To summarize the above, configurations according to an embodiment of the present invention and variations thereof will be described below.

[1] A boron-doped nanodiamond having a specific surface area of 110 m²/g or greater, and electrical conductivity at 20° C. of 5.0×10⁻³ S/cm or greater.

[2] The boron-doped nanodiamond according to [1], wherein a median diameter is 200 nm or smaller.

[3] The boron-doped nanodiamond according to [1] or [2], wherein a boron content amount is from 0.1 to 100 mg/g.

[4] The boron-doped nanodiamond according to any one of [1] to [3], having bands at from 1370 to 1420 cm⁻¹ and from 1580 to 1620 cm⁻¹ in a Raman spectrum with a light source wavelength of 325 nm.

[5] A method for manufacturing a boron-doped nanodiamond, the method including depositing a boron-containing diamond layer and/or carbon layer by a chemical vapor deposition method (preferably a microwave plasma CVD method) onto the surface of nanodiamond particles to produce a boron-doped nanodiamond as described in any one of [1] to [4].

[6] An electrode containing the boron-doped nanodiamond described in any one of [1] to [4].

[7] The electrode according to [6], wherein the electrical double-layer capacitance per mass is 3 F/g or greater.

[8] A sensor provided with the electrode described in [6] or [7]. [9] An electricity storage device including the electrode described in [6] or [7].

[10] The electricity storage device according to [9], which is an electrical double-layer capacitor.

[11] The electricity storage device according to [9], which is a water-based electrical double-layer capacitor using a saturated aqueous solution of a perchlorate as an electrolytic solution.

[12] The electricity storage device according to [9], which is a lithium ion capacitor.

[13] A power supply including the electricity storage device described in any one of [9] to [12].

INDUSTRIAL APPLICABILITY

The BDND according to an embodiment of the present invention exhibits high physical stability and chemical stability originating from the diamond, and also has excellent conductivity and a large specific surface area. Therefore, in a case where the BDND according to an embodiment of the present invention is used, an electrode with large capacitance can be obtained.

In addition, the electrode containing the BDND according to an embodiment of the present invention exhibits high sensitivity, has a large electrical double-layer capacitance per mass, and has a wide electrochemical window. Therefore, the electrode is useful as an electrode for an electrochemical sensor or an electricity storage device.

Claims

1. A boron-doped nanodiamond having a specific surface area of 110 m2/g or greater, and electrical conductivity at 20° C. of 5.0×10−3 S/cm or greater.

2. The boron-doped nanodiamond according to claim 1, wherein a median diameter is 200 nm or smaller.

3. The boron-doped nanodiamond according to claim 1, having bands at from 1370 to 1420 cm−1 and from 1580 to 1620 cm−1 in a Raman spectrum with a light source wavelength of 325 nm.

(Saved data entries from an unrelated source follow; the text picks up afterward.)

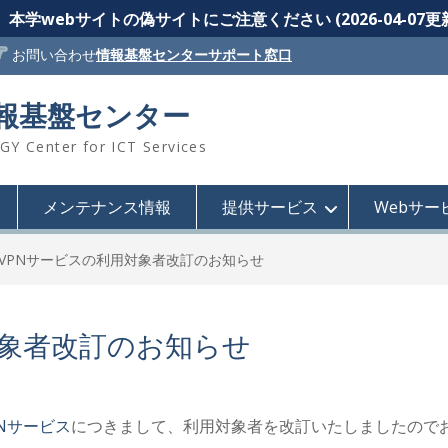
本学webサイトの偽サイトにご注意ください (2026-04-07更
お問い合わせ
情報基盤センターサポート窓口
情報基盤センター
 Center for ICT Services
メンテナンス情報
提供サービス
Webサー
VPNサービスの利用対象者改訂のお知らせ
対象者改訂のお知らせ
Nサービス
につきまして、利用対象者を改訂いたしましたので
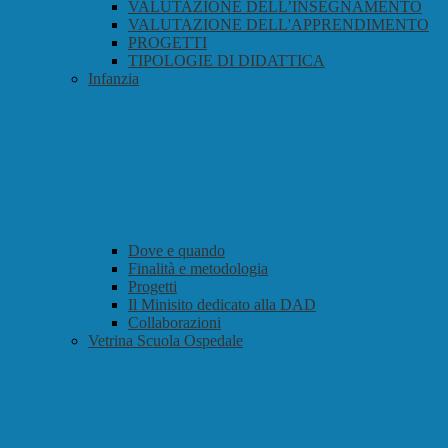
VALUTAZIONE DELL’INSEGNAMENTO
VALUTAZIONE DELL'APPRENDIMENTO
PROGETTI
TIPOLOGIE DI DIDATTICA
Infanzia
Dove e quando
Finalità e metodologia
Progetti
Il Minisito dedicato alla DAD
Collaborazioni
Vetrina Scuola Ospedale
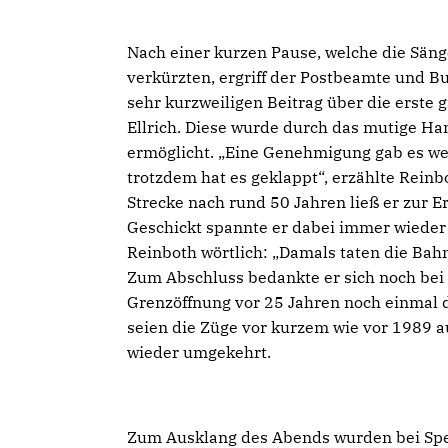
Nach einer kurzen Pause, welche die Sän
verkürzten, ergriff der Postbeamte und B
sehr kurzweiligen Beitrag über die erste
Ellrich. Diese wurde durch das mutige H
ermöglicht. „Eine Genehmigung gab es wed
trotzdem hat es geklappt“, erzählte Rein
Strecke nach rund 50 Jahren ließ er zur 
Geschickt spannte er dabei immer wieder
Reinboth wörtlich: „Damals taten die Bahne
Zum Abschluss bedankte er sich noch bei 
Grenzöffnung vor 25 Jahren noch einmal di
seien die Züge vor kurzem wie vor 1989 a
wieder umgekehrt.
Zum Ausklang des Abends wurden bei Spei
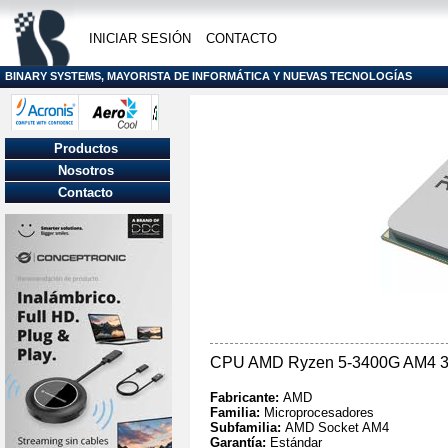
INICIAR SESIÓN
CONTACTO
BINARY SYSTEMS, MAYORISTA DE INFORMÁTICA Y NUEVAS TECNOLOGÍAS
Productos
Nosotros
Contacto
CPU AMD Ryzen 5-3400G AM4 
Fabricante:
AMD
Familia:
Microprocesadores
Subfamilia:
AMD Socket AM4
Garantía:
Estándar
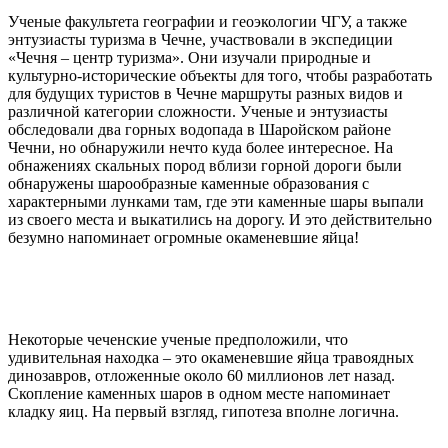
Ученые факультета географии и геоэкологии ЧГУ, а также
энтузиасты туризма в Чечне, участвовали в экспедиции
«Чечня – центр туризма». Они изучали природные и
культурно-исторические объекты для того, чтобы разработать
для будущих туристов в Чечне маршруты разных видов и
различной категории сложности. Ученые и энтузиасты
обследовали два горных водопада в Шаройском районе
Чечни, но обнаружили нечто куда более интересное. На
обнажениях скальных пород вблизи горной дороги были
обнаружены шарообразные каменные образования с
характерными лунками там, где эти каменные шары выпали
из своего места и выкатились на дорогу. И это действительно
безумно напоминает огромные окаменевшие яйца!
Некоторые чеченские ученые предположили, что
удивительная находка – это окаменевшие яйца травоядных
динозавров, отложенные около 60 миллионов лет назад.
Скопление каменных шаров в одном месте напоминает
кладку яиц. На первый взгляд, гипотеза вполне логична.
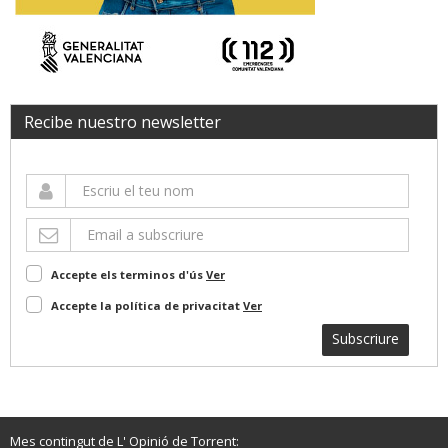
Recibe nuestro newsletter
Accepte els terminos d'ús
Ver
Accepte la política de privacitat
Ver
Subscriure
Mes contingut de L' Opinió de Torrent:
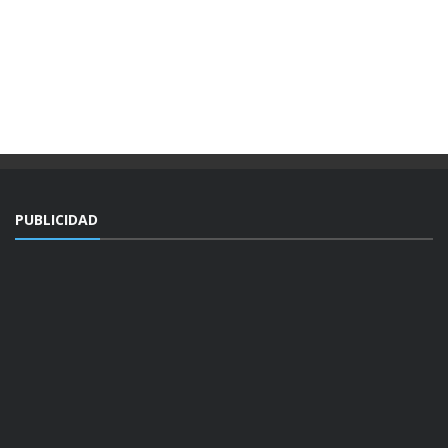
PUBLICIDAD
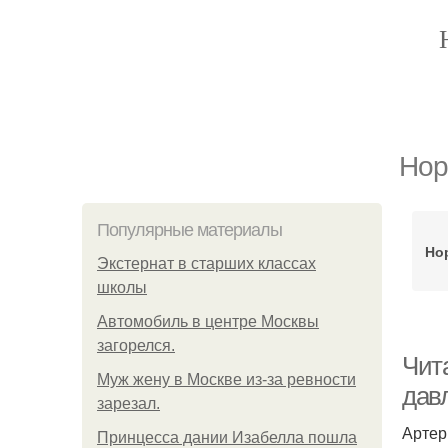
Нор
Популярные материалы
Но
Экстернат в старших классах
школы
Автомобиль в центре Москвы
загорелся.
Чит
Mуж жену в Москве из-за ревности
дав
зарезал.
Артер
Принцесса дании Изабелла пошла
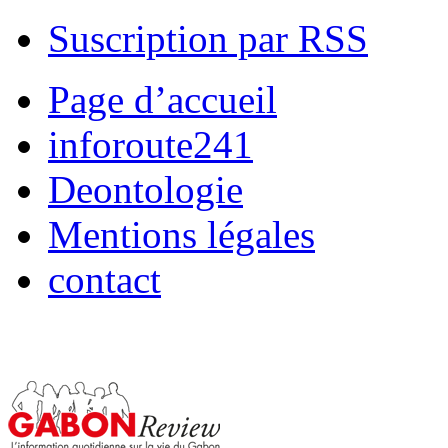
Suscription par RSS
Page d’accueil
inforoute241
Deontologie
Mentions légales
contact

4. An electrode comprising the boron-doped nanodiamond described in claim 1.

5. The electrode according to claim 4, wherein an electrical double-layer capacitance per mass is 3 F/g or greater.

6. A sensor comprising the electrode described in claim 4.

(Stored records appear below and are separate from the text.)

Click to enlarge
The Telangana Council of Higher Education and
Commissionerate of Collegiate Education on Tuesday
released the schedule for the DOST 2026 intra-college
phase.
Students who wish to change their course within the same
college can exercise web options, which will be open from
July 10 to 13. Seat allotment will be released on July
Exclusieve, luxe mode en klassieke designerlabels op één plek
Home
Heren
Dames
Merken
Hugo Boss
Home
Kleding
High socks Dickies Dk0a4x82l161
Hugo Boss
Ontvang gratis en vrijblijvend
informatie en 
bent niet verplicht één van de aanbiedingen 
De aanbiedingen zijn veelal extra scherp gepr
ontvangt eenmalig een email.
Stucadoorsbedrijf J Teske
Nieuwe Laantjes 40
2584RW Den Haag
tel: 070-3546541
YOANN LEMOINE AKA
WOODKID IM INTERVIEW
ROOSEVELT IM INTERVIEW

7. An electricity storage device comprising the electrode described in claim 4.

8. The boron-doped nanodiamond according to claim 1, wherein a content of boron is from 0.1 to 100 mg/g.

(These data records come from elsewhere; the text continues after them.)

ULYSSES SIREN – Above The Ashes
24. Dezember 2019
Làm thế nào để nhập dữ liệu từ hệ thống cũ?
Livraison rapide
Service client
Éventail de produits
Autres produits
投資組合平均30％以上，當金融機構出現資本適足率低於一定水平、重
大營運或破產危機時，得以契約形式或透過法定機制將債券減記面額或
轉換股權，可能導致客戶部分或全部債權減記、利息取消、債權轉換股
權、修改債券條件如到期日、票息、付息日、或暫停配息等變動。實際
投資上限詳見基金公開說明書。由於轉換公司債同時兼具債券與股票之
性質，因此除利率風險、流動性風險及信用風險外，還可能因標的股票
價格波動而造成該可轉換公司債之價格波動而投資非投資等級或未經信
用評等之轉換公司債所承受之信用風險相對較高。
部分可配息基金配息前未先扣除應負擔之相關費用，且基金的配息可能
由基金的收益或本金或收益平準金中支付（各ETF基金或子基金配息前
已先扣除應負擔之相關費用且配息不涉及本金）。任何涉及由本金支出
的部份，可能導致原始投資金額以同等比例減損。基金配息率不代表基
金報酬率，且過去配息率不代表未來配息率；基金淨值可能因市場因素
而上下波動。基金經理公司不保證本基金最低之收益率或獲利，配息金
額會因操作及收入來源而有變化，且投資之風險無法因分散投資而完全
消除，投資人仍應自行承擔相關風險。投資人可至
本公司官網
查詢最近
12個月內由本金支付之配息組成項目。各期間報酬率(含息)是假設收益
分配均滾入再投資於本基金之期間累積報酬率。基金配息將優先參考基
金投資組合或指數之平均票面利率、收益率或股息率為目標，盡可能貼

9. The boron-doped nanodiamond according to claim 1, comprising a boron-containing diamond layer and/or a boron-containing carbon layer on a surface of nanodiamond particles.

10. A method for manufacturing a boron-doped nanodiamond, the method including depositing a boron-containing diamond layer and/or carbon layer onto the surface of nanodiamond particles using a microwave plasma CVD method to produce a boron-doped diamond having a specific surface area of 110 m2/g or greater, and electrical conductivity at 20° C. of 5.0×10−3 S/cm or greater.

11. A lithium ion capacitor comprising an electrode including a boron-doped nanodiamond having a specific surface area of 110 m2/g or greater, and electrical conductivity at 20° C. of 5.0×10−3 S/cm or greater.